岐阜聖徳学園大学 岐阜聖徳学園大学短期大学部

法話 第50号 平成29年4月・5月発行

若いうちに心がけて

蜷川 祥美

 本願寺第八代宗主の蓮如上人(1415~1499)がお話になられたことを記した『蓮如上人御一代記聞書』に、

 一、仏法ぶっぽうしゃもうされそうろふ。わかきとき仏法ぶっぽうはたしなめと候ふ。としよればぎょうもかなはず、ねぶたくもあるなり、ただわかきときたしなめと候ふ。

(『浄土真宗聖典 註釈版』)

とあります。現代語訳をしますと、以下のようになります。

 仏法に深く帰依した人がいいました。「仏法は、若いうちに心がけて聞きなさい。年を取ると、歩いて法座に行くことも思い通りにならず、法話を聞いていても眠くなってしまうものである。だから、若いうちに心がけて聞きなさい」と。

(『蓮如上人御一代記聞書(現代語版)』)

 春は入学式の季節です。本学でも多くの新入生をお迎えすることができました。私も30年以上前に、大学の新入生だったことを思い出します。若い皆さんは、これから始まる大学生活に大いに期待すると同時に、不安ももっているのではないでしょうか。何が不安かというと、4年間、乃至は2年間、3年間の大学、短大生活を無事に過ごして、専門的な深い学問や技芸を身につけ、希望通りに就職できるのだろうかといったものや、私はどのような職業につき、どのような人生を歩むことがよいのだろうかといったものではないでしょうか。

 私自身も、大学入学時には希望する職業など明確に定まっておらず、漠然とした不安をかかえていました。また、50歳を超え、大学の教員という職業を得た今でも、自らの生き方はこれでよいのだろうかと自問自答を繰り返す日々を送っています。

 ただし、私の人生において、唯一、これでよかったのだと断言できる経験があります。それは、大学時代の恩師から、仏法のすばらしさについてお教えいただいたことです。

『蓮如上人御一代記聞書』に、

 一、仏法は無我と(おお)せられ候ふ。われと思ふことはいさささかもあるまじきことなり。われはわろしとおもふ人なし。

(『浄土真宗聖典 註釈版』)

とあります。現代語訳しますと、以下のようになります。

  仏法では、無我が説かれている。われこそはという思いが少しでもあってはならないのである。ところが、自分が悪いと思っている人はいない。

(『蓮如上人御一代記聞書(現代語版)』)

 仏教の根本教説に「諸法(しょほう)無我(むが)」があります。真理も含めてあらゆるものに永遠不滅の実体はないという意味です。この教えから、「諸行(しょぎょう)無常(むじょう)」という教説も導き出されます。私自身をはじめこの世に存在するすべてのものは、周囲のあらゆる存在との関わりの中で生まれ、変化しながら生かされているという意味です。

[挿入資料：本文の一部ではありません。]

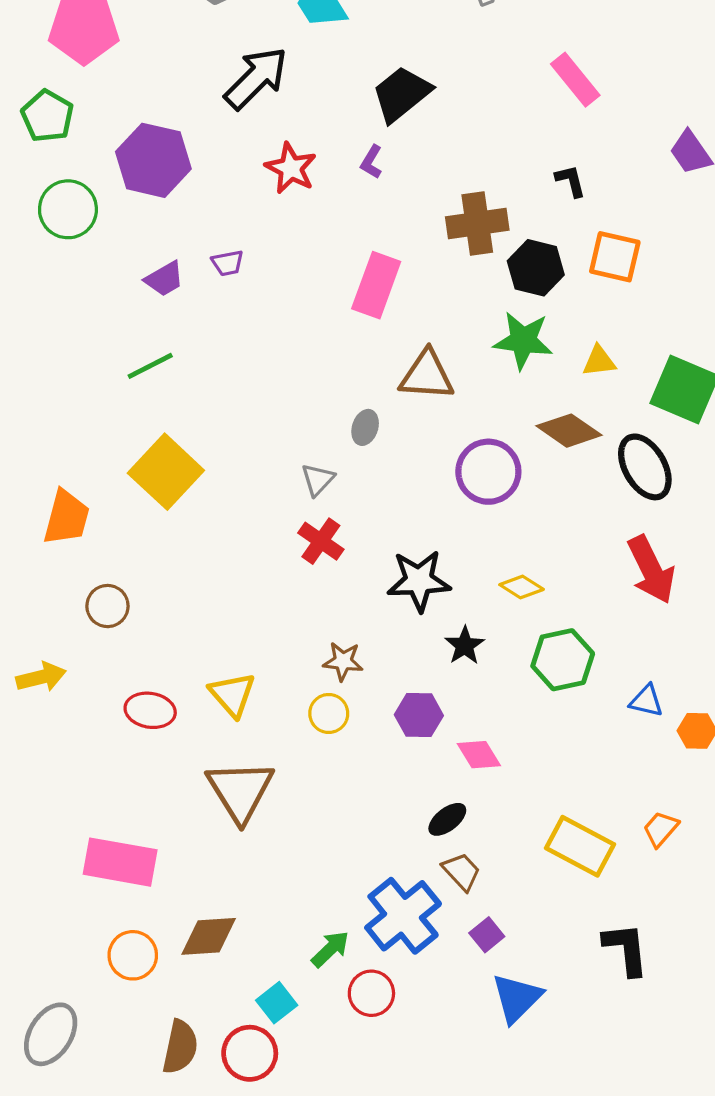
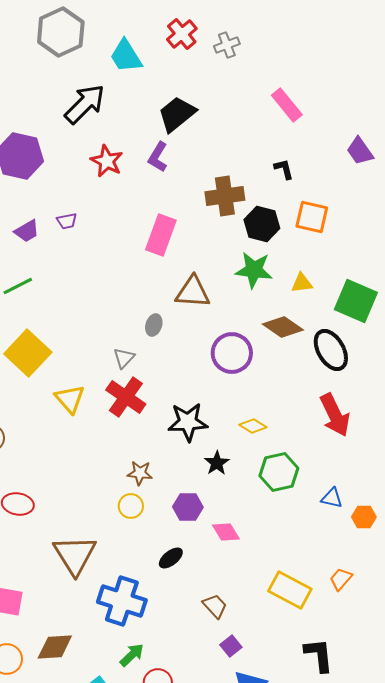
purple L-shape: (371, 162) -> (158, 157), size x1.4
red cross: (321, 541) -> (126, 397), size x1.4
yellow triangle: (232, 695) -> (70, 399), moved
black ellipse: (447, 819) -> (171, 558), moved
blue cross: (403, 916) -> (122, 601), moved, turned -33

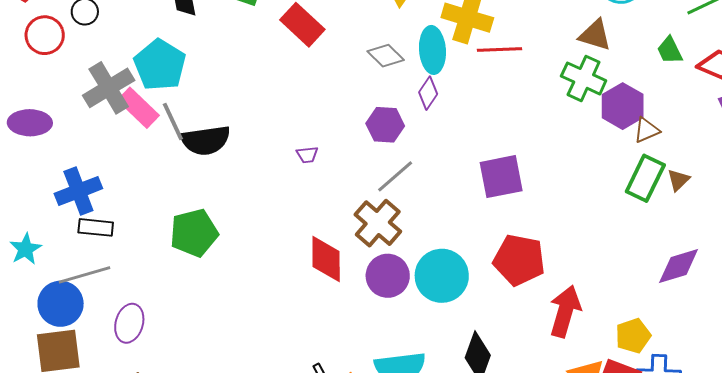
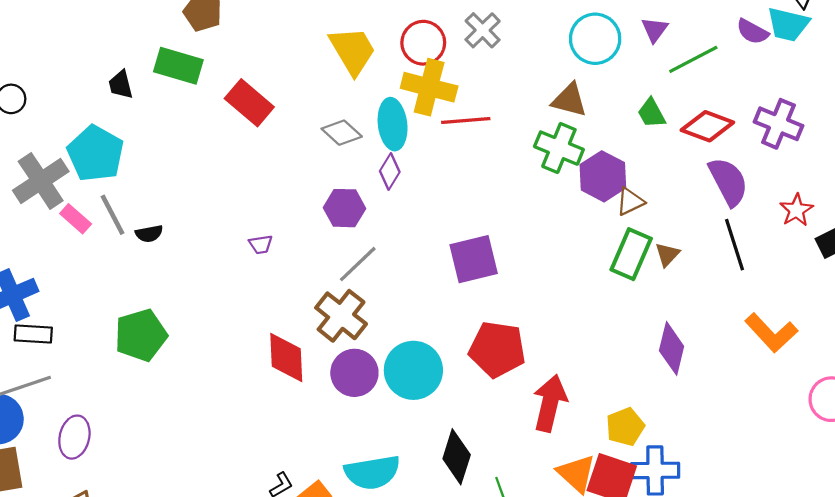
pink rectangle: (138, 108) -> (76, 219), moved, size x0.7
black semicircle: (206, 140) -> (149, 234), size x0.5
purple diamond: (679, 266) -> (672, 348), turned -57

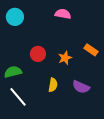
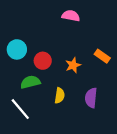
cyan circle: (15, 17) -> (17, 49), moved
green semicircle: (13, 72) -> (30, 82), moved
purple semicircle: (81, 87) -> (91, 98), turned 72

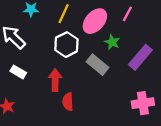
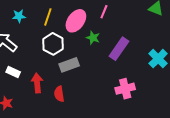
gray rectangle: (98, 65) -> (69, 65), moved, turned -54
red arrow: (55, 80) -> (37, 83), moved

 このような仏教の教説、すなわち仏法に出逢えた人は、自らのいのちは周囲の多くの方々に支えられているのだと気づき、私も他の多くの方々を支える存在になることを目指すべきであるという思いをもつようになるといいます。このことを、大学生の不安に寄せて考えるなら、私が目指している職業は、どのような意味で他者に役立つものなのか、自らの個性を活かしてより多くの方々を支えることができる職業とはどのようなものなのかといった視点をもち、自らの至らなさを反省しつつ、希望する職種にかなう能力を身につけた人になりたいというような新たな価値観を得ることができるのではないでしょうか。

 実は、大学の教員という職業につくことができた私も、自身の行っていることは、本当に学生の皆さんの役に立っているのか問う時、日々反省の連続であり、うまくいかないことだらけです。

 しかしながら、幾ばくかの経験を重ねた上で気づかされたことは、人生のどんな場面でも自らの指針となり得る仏法のすばらしさです。仏法についての私の理解は、必ずしも深いものとはいえないのですが、せめて、仏法を心がけて聞くという若い情熱だけは持ち続けたいものだと思います。

 できましたら、皆さんも、若いうちに心がけて仏法を聞き、新たな視点を得て、自らの職業観や人生観を確立する一助としていただければ幸いです。